[RECORDS PROVIDED Boundary: Start]

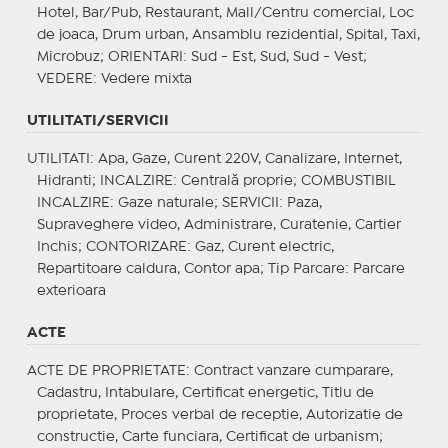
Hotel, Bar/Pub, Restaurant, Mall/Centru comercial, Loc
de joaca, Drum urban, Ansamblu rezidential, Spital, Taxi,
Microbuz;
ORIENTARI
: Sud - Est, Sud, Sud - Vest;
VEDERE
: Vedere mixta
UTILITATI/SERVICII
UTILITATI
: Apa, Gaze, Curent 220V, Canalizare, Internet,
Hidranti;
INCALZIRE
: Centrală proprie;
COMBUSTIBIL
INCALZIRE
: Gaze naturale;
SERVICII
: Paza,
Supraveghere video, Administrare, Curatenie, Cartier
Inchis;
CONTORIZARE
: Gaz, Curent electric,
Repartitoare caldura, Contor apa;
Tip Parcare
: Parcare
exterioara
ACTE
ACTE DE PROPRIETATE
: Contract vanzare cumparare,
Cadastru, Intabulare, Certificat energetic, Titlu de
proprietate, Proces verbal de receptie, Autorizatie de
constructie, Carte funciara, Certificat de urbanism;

[RECORDS PROVIDED Boundary: End]
[RECORDS PROVIDED Boundary: Start]

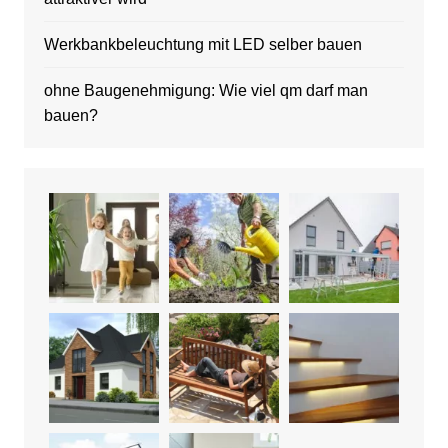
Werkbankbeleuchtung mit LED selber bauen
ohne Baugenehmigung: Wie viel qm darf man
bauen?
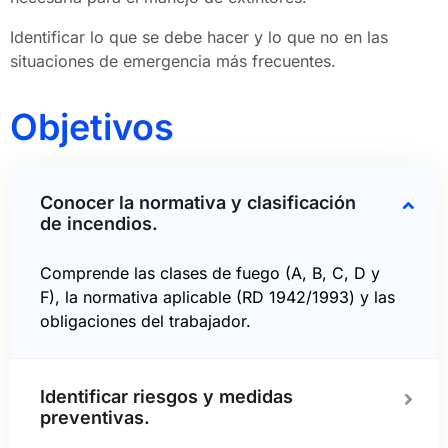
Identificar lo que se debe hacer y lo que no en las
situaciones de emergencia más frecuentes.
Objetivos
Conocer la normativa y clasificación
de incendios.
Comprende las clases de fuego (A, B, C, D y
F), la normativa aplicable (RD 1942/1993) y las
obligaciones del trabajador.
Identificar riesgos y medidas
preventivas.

[RECORDS PROVIDED Boundary: End]

- **PROBLEM DESCRIPTION**
Copy out every line of the records that the string "Certificat" appears in.

- **OUTPUT**
Cadastru, Intabulare, Certificat energetic, Titlu de
constructie, Carte funciara, Certificat de urbanism;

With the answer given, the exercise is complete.